Code of the District of Columbia

§ 16–4403. When chapter applies.

(a) This chapter governs an agreement to arbitrate made on or after [February 27, 2008].

(b) This chapter governs an agreement to arbitrate made before [February 27, 2008] if all the parties to the agreement or to the arbitration proceeding so agree in a record.

(c)(1) Any provision in an insurance policy with a consumer that requires binding arbitration is void and unenforceable.

(2) An insurance policy with a consumer may permit the resolution of disputes through arbitration; provided, that:

(A) The decision to arbitrate is made by the parties at the time a dispute arises; and

(B) The decision whether to arbitrate is not a condition for continued policy coverage under the same terms that otherwise would apply.

(3) If the parties to an insurance policy with a consumer elect to arbitrate, the provisions of this chapter shall apply.

(d) A provision for mandatory binding arbitration within a consumer arbitration agreement is void and unenforceable except to the extent federal law provides for its enforceability.

(e) On or after July 1, 2009, this chapter governs an agreement to arbitrate whenever made.

(f)(1) This chapter does not apply to any arbitrator or any arbitration organization in an arbitration proceeding governed by rules adopted by a securities self-regulatory organization; provided, that the rules are approved by the United States Securities and Exchange Commission under federal law.

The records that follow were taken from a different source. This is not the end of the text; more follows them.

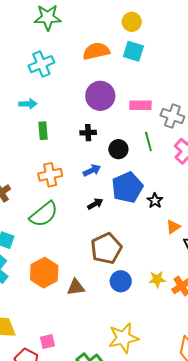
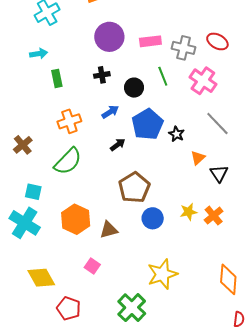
pink square: (48, 341) -> (92, 266), moved, turned -35

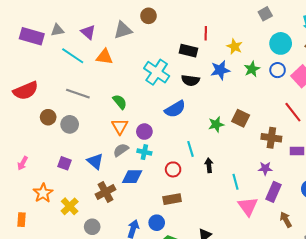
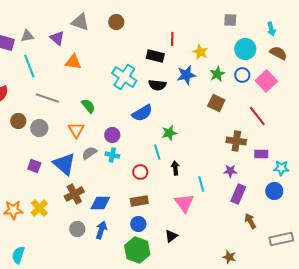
gray square: (265, 14) -> (230, 20), turned 32
gray triangle: (123, 30) -> (80, 22), moved, turned 36
cyan line: (73, 56) -> (29, 66), moved, turned 35
brown square: (241, 118) -> (216, 103), moved
green star: (216, 124) -> (169, 133), moved
orange triangle: (120, 126) -> (76, 130), moved
blue triangle: (95, 161) -> (64, 164), size x1.4
blue diamond: (132, 177) -> (100, 203), moved
orange star: (43, 193) -> (13, 210), moved, turned 30
pink triangle: (248, 206) -> (184, 203), moved
blue circle: (157, 223) -> (138, 224), moved
gray circle: (92, 227) -> (77, 229), moved

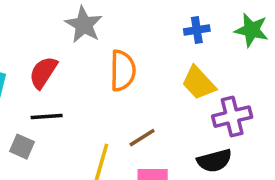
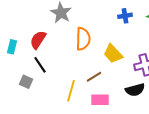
yellow trapezoid: (199, 83) -> (113, 54), moved
black line: (47, 117) -> (40, 65), turned 60

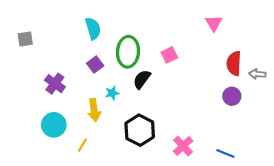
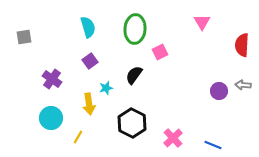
green ellipse: (128, 52) -> (135, 29), moved
red semicircle: (234, 63) -> (242, 45), moved
gray arrow: (257, 74) -> (243, 85), moved

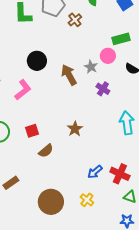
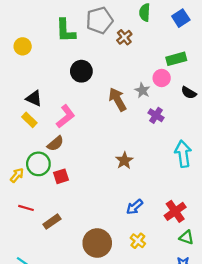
black circle: (37, 61) -> (81, 71), moved
red square: (32, 131) -> (61, 176), moved
brown semicircle: (46, 151) -> (55, 144), moved
blue arrow: (95, 172) -> (135, 207), moved
red cross: (120, 174) -> (175, 211), turned 30

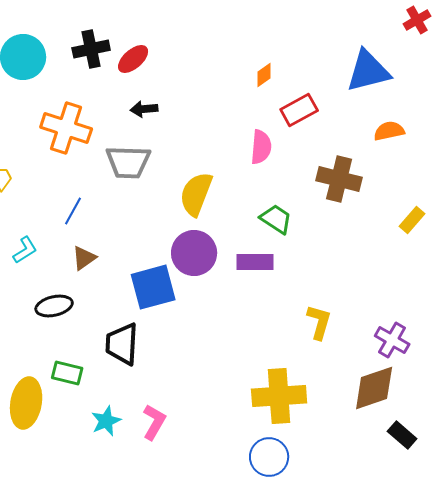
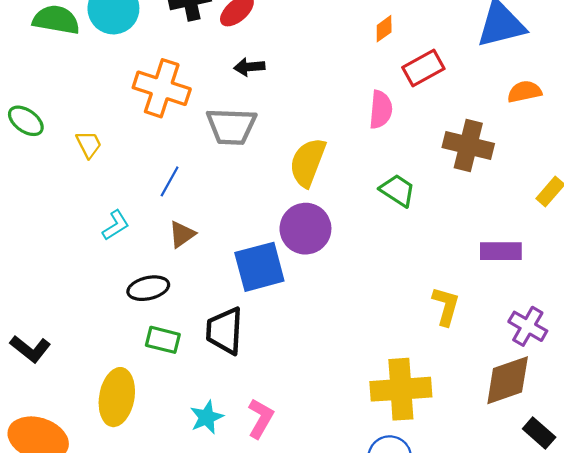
purple rectangle: (255, 262) -> (501, 251), moved
green rectangle: (67, 373) -> (163, 340), moved

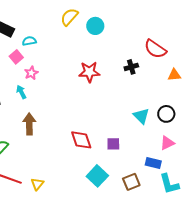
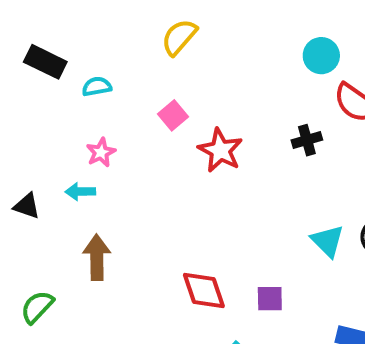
cyan circle: (95, 26) -> (321, 56), moved
pink square: (16, 57) -> (173, 115), moved
red star: (89, 72) -> (220, 150), turned 30
cyan arrow: (21, 92) -> (80, 192), turned -64

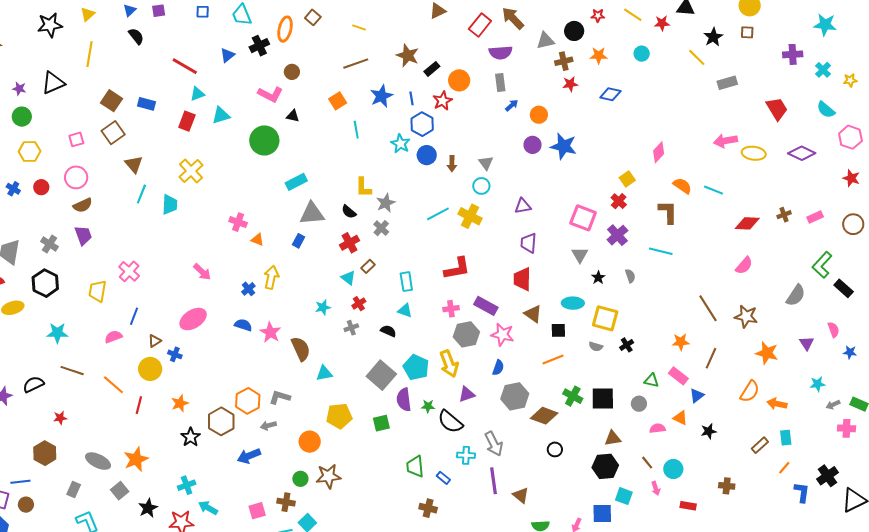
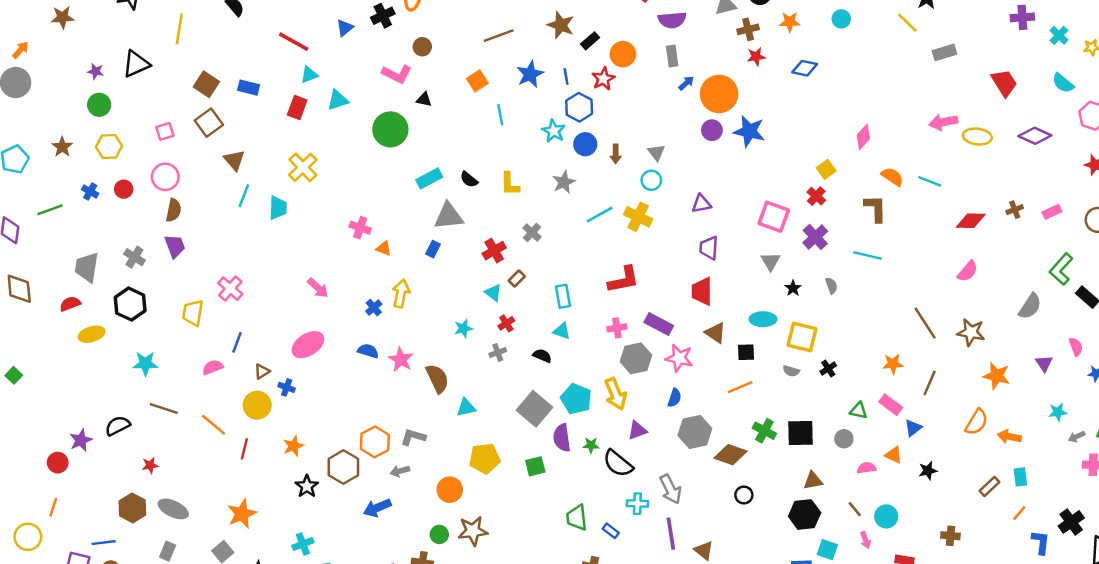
orange circle: (539, 115) -> (719, 94), size x1.8
gray star: (386, 203) -> (564, 182), moved
brown semicircle: (83, 205) -> (174, 210), turned -54
black semicircle: (349, 212) -> (469, 179), moved
gray ellipse: (98, 461) -> (173, 509), moved

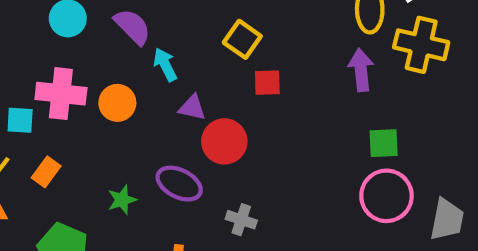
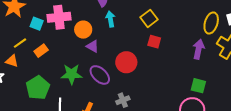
pink cross: (61, 94) -> (59, 17), turned -30
purple triangle: (192, 108) -> (93, 46), moved
green star: (122, 200) -> (72, 74), size x1.5
gray cross: (241, 220) -> (123, 100), turned 32

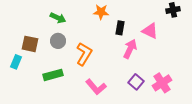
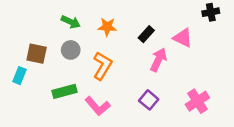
orange star: (101, 12) -> (107, 27), moved
black rectangle: (120, 28) -> (146, 34), turned 32
purple square: (136, 82) -> (149, 100), moved
pink L-shape: (96, 87) -> (97, 106), moved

(2) For the purposes of this paragraph, the term “securities self-regulatory organization” means:

(A) A securities exchange registered under the federal Securities Exchange Act of 1934, approved June 6, 1934 (48 Stat. 881; 15 U.S.C. § 78a et seq.) (“Securities Exchange Act”);

(B) A national securities association of broker-dealers registered under the Securities Exchange Act;

(C) A clearing agency registered under the Securities Exchange Act; or

(D) The Municipal Securities Rulemaking Board established under the Securities Exchange Act.